Beatrix Hertel runzelt die Stirn. „Sie hören sich an wie eine Frau“, sagt
sie, „mit einer schrillen Frauenstimme.“
Gräbel lacht. „Keine Sorge, bald klinge ich wieder wie ein Mann. Das Gehirn
muss sich erst an die neuen Geräusche gewöhnen.“ In ein paar Wochen muss
Beatrix wiederkommen, zur erneuten Anpassung.
Als Hertel aus der Klinik tritt, dreht sie ihren Kopf nach rechts. „Was ist
das?“ Ein Brunnen plätschert.

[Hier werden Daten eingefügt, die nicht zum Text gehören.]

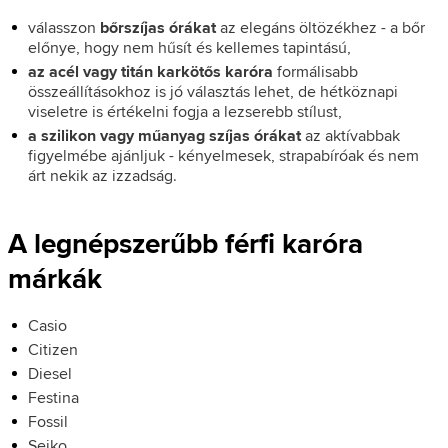
válasszon
bőrszíjas órákat
az elegáns öltözékhez - a bőr
előnye, hogy nem hűsít és kellemes tapintású,
az acél vagy titán karkötős karóra
formálisabb
összeállításokhoz is jó választás lehet, de hétköznapi
viseletre is értékelni fogja a lezserebb stílust,
a szilikon vagy műanyag szíjas órákat
az aktívabbak
figyelmébe ajánljuk - kényelmesek, strapabíróak és nem
árt nekik az izzadság.
A legnépszerűbb férfi karóra
márkák
Casio
Citizen
Diesel
Festina
Fossil
Seiko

Beatrix konzentriert sich, reißt die Augen
auf, während sie die Straßen entlanggeht. Schemenhaft fasert sich die
Geräuschdecke auseinander: die Vögel, die Autos, ein Radfahrer bremst
quietschend. „Es ist anstrengend, alles ist so ungewohnt laut." Dabei ist
das Implantat noch leise eingestellt, sie muss sich langsam daran gewöhnen.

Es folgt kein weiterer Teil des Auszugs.